Task goal
Exclude all images and print the entries below exactly.

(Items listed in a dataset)
-------------------------

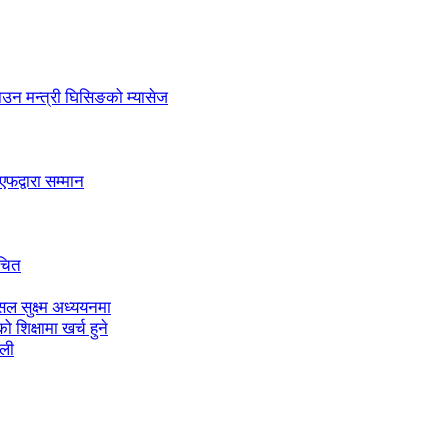
लाउन मन्त्री घिसिङको म्यासेज
द्वारा सम्मान
ाचित
ल सुक्ष्म अध्ययनमा
शिक्षामा खर्च हुने
ाली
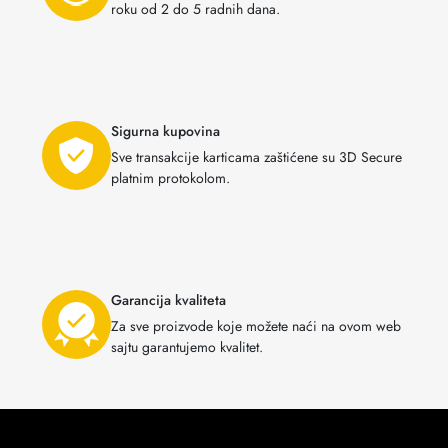
roku od 2 do 5 radnih dana.
Sigurna kupovina
Sve transakcije karticama zaštićene su 3D Secure
platnim protokolom.
Garancija kvaliteta
Za sve proizvode koje možete naći na ovom web
sajtu garantujemo kvalitet.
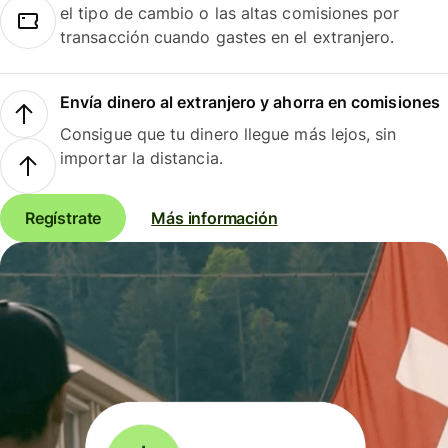
el tipo de cambio o las altas comisiones por
transacción cuando gastes en el extranjero.
Envía dinero al extranjero y ahorra en comisiones
Consigue que tu dinero llegue más lejos, sin
importar la distancia.
Regístrate
Más información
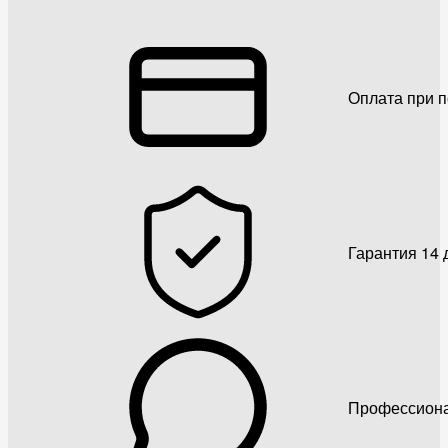
Оплата при 
Гарантия 14 
Профессиона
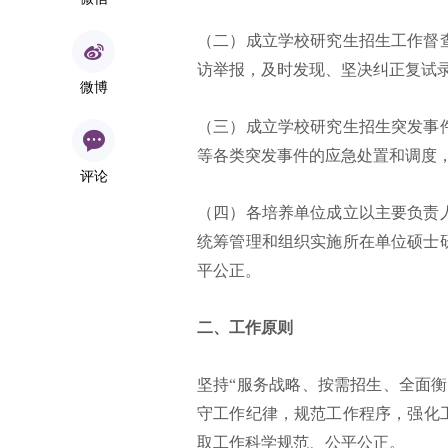
（二）成立学校研究生招生工作督
访举报，及时发现、坚决纠正复试
微博
（三）成立学校研究生招生突发事
等各类突发事件的应急处置和调度
评论
（四）各培养单位成立以主要负责
统筹管理和组织实施所在单位硕士
平公正。
二、工作原则
坚持“服务战略、按需招生、全面
守工作纪律，规范工作程序，强化
取工作科学规范、公平公正。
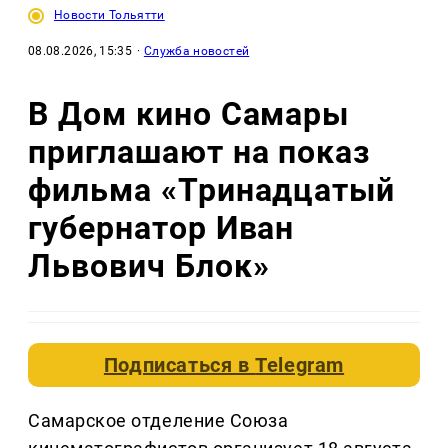
Новости Тольятти
08.08.2026, 15:35
·
Служба новостей
В Дом кино Самары
приглашают на показ
фильма «Тринадцатый
губернатор Иван
Львович Блок»
Подписаться в
Telegram
Самарское отделение Союза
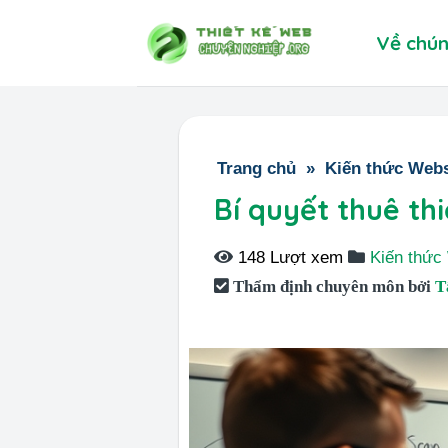
Skip
Về chún
to
content
Trang chủ
»
Kiến thức Webs
Bí quyết thuê th
148 Lượt xem
Kiến thức
Thẩm định chuyên môn bởi
T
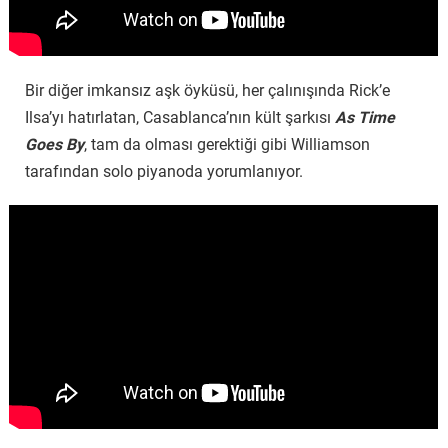
Bir diğer imkansız aşk öyküsü, her çalınışında Rick’e
Ilsa’yı hatırlatan, Casablanca’nın kült şarkısı
As Time
Goes By
, tam da olması gerektiği gibi Williamson
tarafından solo piyanoda yorumlanıyor.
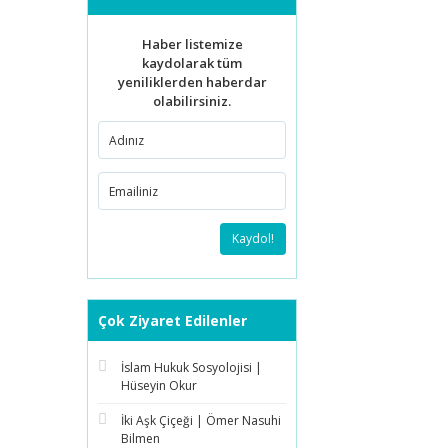
Haber listemize
kaydolarak tüm
yeniliklerden haberdar
olabilirsiniz.
Kaydol!
Çok Ziyaret Edilenler
İslam Hukuk Sosyolojisi |
Hüseyin Okur
İki Aşk Çiçeği | Ömer Nasuhi
Bilmen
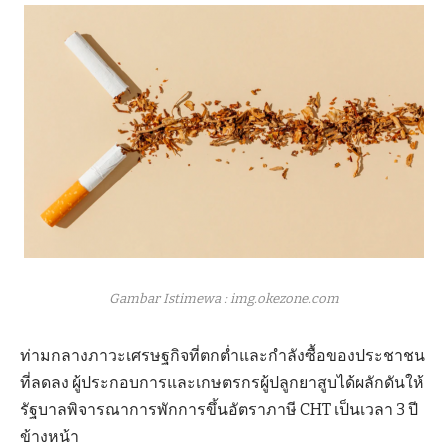
Gambar Istimewa : img.okezone.com
ท่ามกลางภาวะเศรษฐกิจที่ตกต่ำและกำลังซื้อของประชาชน
ที่ลดลง ผู้ประกอบการและเกษตรกรผู้ปลูกยาสูบได้ผลักดันให้
รัฐบาลพิจารณาการพักการขึ้นอัตราภาษี CHT เป็นเวลา 3 ปี
ข้างหน้า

-------------------------

Result of the task
लाउन मन्त्री घिसिङको म्यासेज
द्वारा सम्मान
ाचित
ल सुक्ष्म अध्ययनमा
शिक्षामा खर्च हुने
ाली
roku od 2 do 5 radnih dana.
Sigurna kupovina
Sve transakcije karticama zaštićene su 3D Secure
platnim protokolom.
Garancija kvaliteta
Za sve proizvode koje možete naći na ovom web
sajtu garantujemo kvalitet.
el tipo de cambio o las altas comisiones por
transacción cuando gastes en el extranjero.
Envía dinero al extranjero y ahorra en comisiones
Consigue que tu dinero llegue más lejos, sin
importar la distancia.
Regístrate
Más información
Оплата при 
Гарантия 14 
Профессиона
（二）成立学校研究生招生工作督
访举报，及时发现、坚决纠正复试
微博
（三）成立学校研究生招生突发事
等各类突发事件的应急处置和调度
评论
（四）各培养单位成立以主要负责
统筹管理和组织实施所在单位硕士
平公正。
二、工作原则
坚持“服务战略、按需招生、全面
守工作纪律，规范工作程序，强化
取工作科学规范、公平公正。
Новости Тольятти
08.08.2026, 15:35
·
Служба новостей
В Дом кино Самары
приглашают на показ
фильма «Тринадцатый
губернатор Иван
Львович Блок»
Подписаться в
Telegram
Самарское отделение Союза
Skip
Về chún
to
content
Trang chủ
»
Kiến thức Webs
Bí quyết thuê th
148 Lượt xem
Kiến thức
Thẩm định chuyên môn bởi
T
Bir diğer imkansız aşk öyküsü, her çalınışında Rick’e
Ilsa’yı hatırlatan, Casablanca’nın kült şarkısı
As Time
Goes By
, tam da olması gerektiği gibi Williamson
tarafından solo piyanoda yorumlanıyor.
Haber listemize
kaydolarak tüm
yeniliklerden haberdar
olabilirsiniz.
Kaydol!
Çok Ziyaret Edilenler
İslam Hukuk Sosyolojisi |
Hüseyin Okur
İki Aşk Çiçeği | Ömer Nasuhi
Bilmen
Gambar Istimewa : img.okezone.com
ท่ามกลางภาวะเศรษฐกิจที่ตกต่ำและกำลังซื้อของประชาชน
ที่ลดลง ผู้ประกอบการและเกษตรกรผู้ปลูกยาสูบได้ผลักดันให้
รัฐบาลพิจารณาการพักการขึ้นอัตราภาษี CHT เป็นเวลา 3 ปี
ข้างหน้า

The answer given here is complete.